Pyruvate Carboxylase Deficiency

Review
In: GeneReviews® [Internet]. Seattle (WA): University of Washington, Seattle; 1993.
[updated ].

Excerpt

Clinical characteristics: Pyruvate carboxylase (PC) deficiency is characterized in most affected individuals by failure to thrive, developmental delay, recurrent seizures, and metabolic acidosis. Three clinical types are recognized:

  1. Type A (infantile form), in which most affected children die in infancy or early childhood

  2. Type B (severe neonatal form), in which affected infants have hepatomegaly, pyramidal tract signs, and abnormal movement and die within the first three months of life

  3. Type C (intermittent/benign form), in which affected individuals have normal or mildly delayed neurologic development and episodic metabolic acidosis

Diagnosis/testing: The diagnosis of PC deficiency is established in a proband by identification of PC enzyme deficiency in fibroblasts or lymphoblasts. In individuals with PC deficiency, fibroblast PC enzyme activity is usually less than 5% of that observed in controls. The diagnosis of PC deficiency can also be established in a proband by identification of biallelic pathogenic variants in PC on molecular genetic testing.
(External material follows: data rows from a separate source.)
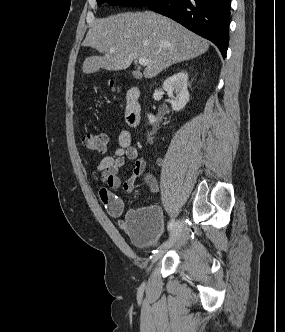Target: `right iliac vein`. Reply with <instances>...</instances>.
<instances>
[{
  "label": "right iliac vein",
  "mask_w": 285,
  "mask_h": 332,
  "mask_svg": "<svg viewBox=\"0 0 285 332\" xmlns=\"http://www.w3.org/2000/svg\"><path fill=\"white\" fill-rule=\"evenodd\" d=\"M181 230H182V223L178 220L171 229L169 241L176 239L179 236ZM159 256H160L159 253L153 256L150 267L157 261ZM150 267L148 268V270L150 269Z\"/></svg>",
  "instance_id": "1"
}]
</instances>
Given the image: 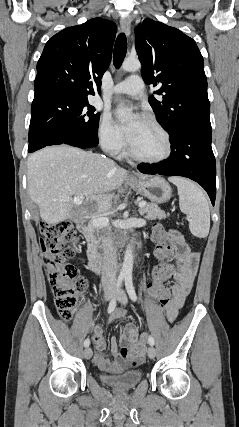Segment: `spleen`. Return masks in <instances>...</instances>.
<instances>
[{
	"label": "spleen",
	"instance_id": "1",
	"mask_svg": "<svg viewBox=\"0 0 239 427\" xmlns=\"http://www.w3.org/2000/svg\"><path fill=\"white\" fill-rule=\"evenodd\" d=\"M177 186L180 210L189 218V229L198 238H205L210 229V210L205 193L192 181L170 177Z\"/></svg>",
	"mask_w": 239,
	"mask_h": 427
}]
</instances>
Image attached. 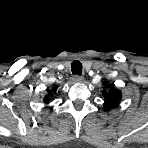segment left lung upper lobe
Returning a JSON list of instances; mask_svg holds the SVG:
<instances>
[{
    "label": "left lung upper lobe",
    "mask_w": 148,
    "mask_h": 148,
    "mask_svg": "<svg viewBox=\"0 0 148 148\" xmlns=\"http://www.w3.org/2000/svg\"><path fill=\"white\" fill-rule=\"evenodd\" d=\"M109 90H103V96L105 99L104 108L109 111L118 107L120 100L122 99V93L116 89L114 84L107 85Z\"/></svg>",
    "instance_id": "5c2ea615"
}]
</instances>
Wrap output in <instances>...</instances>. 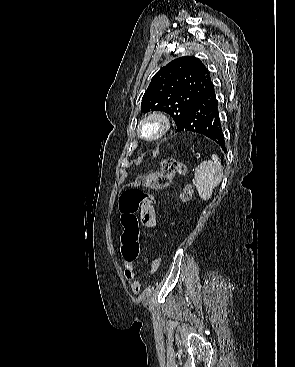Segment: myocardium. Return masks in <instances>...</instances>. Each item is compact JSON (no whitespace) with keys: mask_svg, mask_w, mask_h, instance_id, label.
Masks as SVG:
<instances>
[{"mask_svg":"<svg viewBox=\"0 0 295 367\" xmlns=\"http://www.w3.org/2000/svg\"><path fill=\"white\" fill-rule=\"evenodd\" d=\"M153 126L154 131L146 134L145 129ZM171 122L169 117L160 111H153L145 115L138 123L137 132L140 138L148 142H154L163 138L170 130Z\"/></svg>","mask_w":295,"mask_h":367,"instance_id":"f54148a6","label":"myocardium"}]
</instances>
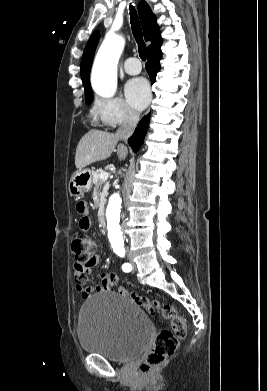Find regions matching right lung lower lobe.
<instances>
[{
	"label": "right lung lower lobe",
	"instance_id": "1",
	"mask_svg": "<svg viewBox=\"0 0 267 391\" xmlns=\"http://www.w3.org/2000/svg\"><path fill=\"white\" fill-rule=\"evenodd\" d=\"M162 52L160 49L148 54V61L146 63V70L150 76L151 83L156 80V74L160 70V59ZM150 119V113L142 118L139 122L134 134L129 138L128 143L134 152H137L143 143L148 124Z\"/></svg>",
	"mask_w": 267,
	"mask_h": 391
}]
</instances>
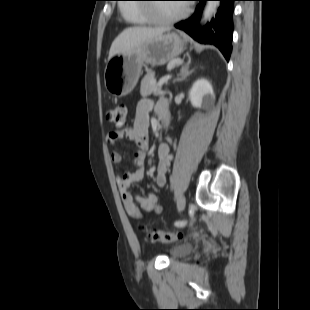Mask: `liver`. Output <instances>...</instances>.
Listing matches in <instances>:
<instances>
[{"mask_svg": "<svg viewBox=\"0 0 310 310\" xmlns=\"http://www.w3.org/2000/svg\"><path fill=\"white\" fill-rule=\"evenodd\" d=\"M170 31L166 27H130L122 31L112 42L108 60L115 54H128L133 49L142 46L153 38Z\"/></svg>", "mask_w": 310, "mask_h": 310, "instance_id": "obj_1", "label": "liver"}]
</instances>
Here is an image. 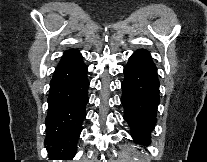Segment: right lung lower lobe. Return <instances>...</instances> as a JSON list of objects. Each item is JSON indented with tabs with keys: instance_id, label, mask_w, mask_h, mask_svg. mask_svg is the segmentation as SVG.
I'll use <instances>...</instances> for the list:
<instances>
[{
	"instance_id": "obj_1",
	"label": "right lung lower lobe",
	"mask_w": 207,
	"mask_h": 162,
	"mask_svg": "<svg viewBox=\"0 0 207 162\" xmlns=\"http://www.w3.org/2000/svg\"><path fill=\"white\" fill-rule=\"evenodd\" d=\"M88 68L79 54L61 61L50 82L45 145L50 160H72L88 102Z\"/></svg>"
}]
</instances>
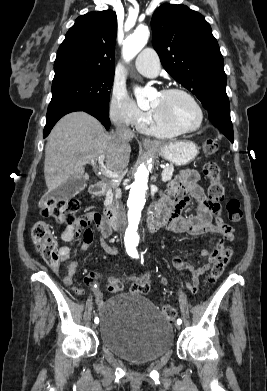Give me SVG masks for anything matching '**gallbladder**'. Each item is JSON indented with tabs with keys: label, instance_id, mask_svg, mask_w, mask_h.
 Masks as SVG:
<instances>
[{
	"label": "gallbladder",
	"instance_id": "1",
	"mask_svg": "<svg viewBox=\"0 0 267 391\" xmlns=\"http://www.w3.org/2000/svg\"><path fill=\"white\" fill-rule=\"evenodd\" d=\"M85 187L86 180L84 178L69 179L66 183H63L61 186L51 192L50 197L54 200L67 201L75 197Z\"/></svg>",
	"mask_w": 267,
	"mask_h": 391
}]
</instances>
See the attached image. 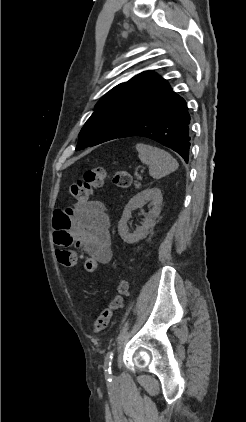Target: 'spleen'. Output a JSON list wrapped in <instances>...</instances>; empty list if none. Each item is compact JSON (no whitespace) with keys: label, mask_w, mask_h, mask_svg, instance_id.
<instances>
[{"label":"spleen","mask_w":246,"mask_h":422,"mask_svg":"<svg viewBox=\"0 0 246 422\" xmlns=\"http://www.w3.org/2000/svg\"><path fill=\"white\" fill-rule=\"evenodd\" d=\"M136 150L141 162L149 166L150 176L155 179L164 177L178 168L176 159L163 149L138 143Z\"/></svg>","instance_id":"1"}]
</instances>
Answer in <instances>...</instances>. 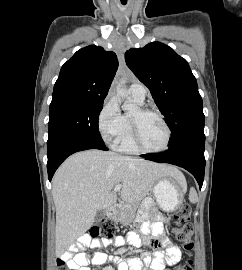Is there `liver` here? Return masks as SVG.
Segmentation results:
<instances>
[{"label": "liver", "mask_w": 242, "mask_h": 270, "mask_svg": "<svg viewBox=\"0 0 242 270\" xmlns=\"http://www.w3.org/2000/svg\"><path fill=\"white\" fill-rule=\"evenodd\" d=\"M184 183L175 167L115 152L86 150L70 156L56 171L52 194L56 207V249L63 250L82 236L94 223L99 210L117 200L113 188L122 185V201L137 204L162 177Z\"/></svg>", "instance_id": "1"}]
</instances>
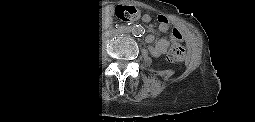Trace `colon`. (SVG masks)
Masks as SVG:
<instances>
[{
    "mask_svg": "<svg viewBox=\"0 0 255 122\" xmlns=\"http://www.w3.org/2000/svg\"><path fill=\"white\" fill-rule=\"evenodd\" d=\"M117 14L125 22H131L137 18V11L131 7L119 9ZM172 34L178 37V31L176 29L172 30ZM184 53L185 48L183 44L180 40H176L171 44L167 57L171 62H179L182 60Z\"/></svg>",
    "mask_w": 255,
    "mask_h": 122,
    "instance_id": "5ec220e1",
    "label": "colon"
}]
</instances>
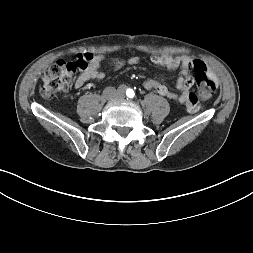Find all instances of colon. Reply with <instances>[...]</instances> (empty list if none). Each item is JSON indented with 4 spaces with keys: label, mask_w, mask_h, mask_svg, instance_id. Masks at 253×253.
I'll use <instances>...</instances> for the list:
<instances>
[{
    "label": "colon",
    "mask_w": 253,
    "mask_h": 253,
    "mask_svg": "<svg viewBox=\"0 0 253 253\" xmlns=\"http://www.w3.org/2000/svg\"><path fill=\"white\" fill-rule=\"evenodd\" d=\"M91 58L92 55L86 53L78 56L75 60H59L51 65L42 78L40 95L44 98H51L66 89L74 75L87 69ZM192 67L196 72L194 80L198 87L199 99L208 98L214 89V81L207 76L206 66L203 62L194 60Z\"/></svg>",
    "instance_id": "5ec220e1"
}]
</instances>
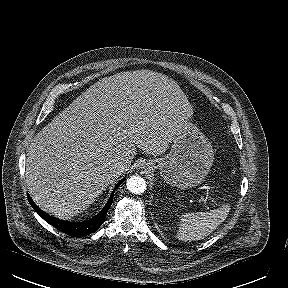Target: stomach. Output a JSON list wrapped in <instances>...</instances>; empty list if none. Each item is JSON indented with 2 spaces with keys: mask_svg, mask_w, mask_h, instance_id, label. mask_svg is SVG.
Masks as SVG:
<instances>
[{
  "mask_svg": "<svg viewBox=\"0 0 288 288\" xmlns=\"http://www.w3.org/2000/svg\"><path fill=\"white\" fill-rule=\"evenodd\" d=\"M214 159L211 142L194 125L188 123L173 139L170 152L145 162L149 172L159 169L162 179L180 189L201 184Z\"/></svg>",
  "mask_w": 288,
  "mask_h": 288,
  "instance_id": "0dacf381",
  "label": "stomach"
}]
</instances>
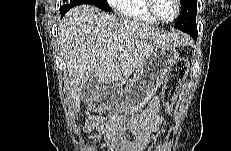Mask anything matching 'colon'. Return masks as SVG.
<instances>
[{
  "label": "colon",
  "mask_w": 231,
  "mask_h": 151,
  "mask_svg": "<svg viewBox=\"0 0 231 151\" xmlns=\"http://www.w3.org/2000/svg\"><path fill=\"white\" fill-rule=\"evenodd\" d=\"M189 70L186 58H180L170 68L163 86L162 99L169 111L173 110L179 86L185 80Z\"/></svg>",
  "instance_id": "5ec220e1"
}]
</instances>
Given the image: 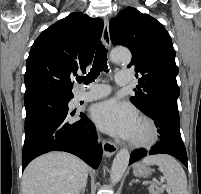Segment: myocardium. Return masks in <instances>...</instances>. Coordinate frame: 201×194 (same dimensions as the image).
I'll return each mask as SVG.
<instances>
[{
  "mask_svg": "<svg viewBox=\"0 0 201 194\" xmlns=\"http://www.w3.org/2000/svg\"><path fill=\"white\" fill-rule=\"evenodd\" d=\"M138 123L145 130V137L142 139H131L130 145L134 148H150L158 140V130L154 122L148 117L141 116L138 119Z\"/></svg>",
  "mask_w": 201,
  "mask_h": 194,
  "instance_id": "f54148a6",
  "label": "myocardium"
}]
</instances>
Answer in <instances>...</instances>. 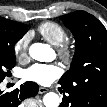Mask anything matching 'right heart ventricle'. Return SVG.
I'll list each match as a JSON object with an SVG mask.
<instances>
[{"instance_id": "obj_1", "label": "right heart ventricle", "mask_w": 107, "mask_h": 107, "mask_svg": "<svg viewBox=\"0 0 107 107\" xmlns=\"http://www.w3.org/2000/svg\"><path fill=\"white\" fill-rule=\"evenodd\" d=\"M39 34L54 46H59L67 39V31L56 22H44L38 27Z\"/></svg>"}]
</instances>
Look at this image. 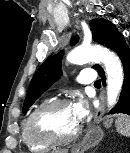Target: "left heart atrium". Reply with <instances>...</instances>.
Instances as JSON below:
<instances>
[{"label":"left heart atrium","instance_id":"39dd6f15","mask_svg":"<svg viewBox=\"0 0 130 153\" xmlns=\"http://www.w3.org/2000/svg\"><path fill=\"white\" fill-rule=\"evenodd\" d=\"M72 110L78 123L87 117L90 112L89 105L83 98L78 99L72 104Z\"/></svg>","mask_w":130,"mask_h":153}]
</instances>
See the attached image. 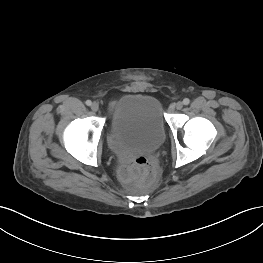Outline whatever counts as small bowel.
<instances>
[{
    "label": "small bowel",
    "instance_id": "obj_1",
    "mask_svg": "<svg viewBox=\"0 0 263 263\" xmlns=\"http://www.w3.org/2000/svg\"><path fill=\"white\" fill-rule=\"evenodd\" d=\"M122 161L124 163L128 162V159L126 157H122ZM121 177L125 181H129L132 177H134V173L131 170V166L124 165L120 171Z\"/></svg>",
    "mask_w": 263,
    "mask_h": 263
}]
</instances>
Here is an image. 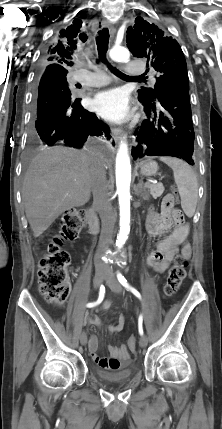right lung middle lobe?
Segmentation results:
<instances>
[{"label": "right lung middle lobe", "mask_w": 222, "mask_h": 429, "mask_svg": "<svg viewBox=\"0 0 222 429\" xmlns=\"http://www.w3.org/2000/svg\"><path fill=\"white\" fill-rule=\"evenodd\" d=\"M66 75H67V74H61V75H56V76H57V79H58L60 82L65 83V84H67V85H68V82H67V79H66Z\"/></svg>", "instance_id": "dd1d6c3e"}]
</instances>
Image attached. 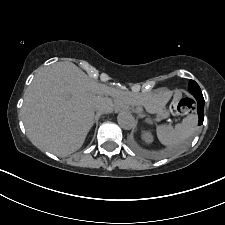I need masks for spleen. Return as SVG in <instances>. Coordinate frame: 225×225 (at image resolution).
Wrapping results in <instances>:
<instances>
[{
  "label": "spleen",
  "mask_w": 225,
  "mask_h": 225,
  "mask_svg": "<svg viewBox=\"0 0 225 225\" xmlns=\"http://www.w3.org/2000/svg\"><path fill=\"white\" fill-rule=\"evenodd\" d=\"M196 124L197 117L195 115H189L175 127L170 125L157 126V137L159 141L167 147L178 145L194 133Z\"/></svg>",
  "instance_id": "1"
}]
</instances>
Management: Treatment of manifestations: Intravenous glucose-containing fluids, hydration, and correction of the metabolic acidosis are the mainstays of acute management. Correction of biochemical abnormalities and supplementation with citrate, aspartic acid, and biotin may improve somatic findings but not neurologic manifestations. Orthotopic liver transplantation may be indicated in some affected individuals. Anaplerotic therapies such as triheptanoin show some promise, especially regarding the neurologic manifestations, but need to be further evaluated.

Prevention of primary manifestations: Parental education regarding factors that elicit a crisis and early signs of decompensation; written information on the child's disorder and appropriate emergency treatment to be carried at all times; minimization of intercurrent infections and environmental stressors; high-carbohydrate and high-protein diet with frequent feedings to prevent dependence on gluconeogenesis.

Prevention of secondary complications: Hospitalization for the management of fever, infection, dehydration, or trauma; intensive proactive medical support to prevent dehydration, hypotension, hypoglycemia, and increasing metabolic acidosis.

Surveillance: Regular monitoring of serum lactate concentrations.

Agents/circumstances to avoid: Fasting; the ketogenic diet.

Genetic counseling: PC deficiency is inherited in an autosomal recessive manner. De novo somatic pathogenic variants have been reported. If both parents are carriers, sibs of an individual with PC deficiency have a 25% chance of inheriting both pathogenic variants and being affected, a 50% chance of inheriting one pathogenic variant and being carriers, and a 25% chance of inheriting both normal genes and not being carriers. Carrier testing for at-risk relatives, prenatal testing for a pregnancy at increased risk, and preimplantation genetic testing are possible by molecular genetic testing if both pathogenic variants have been identified in an affected family member.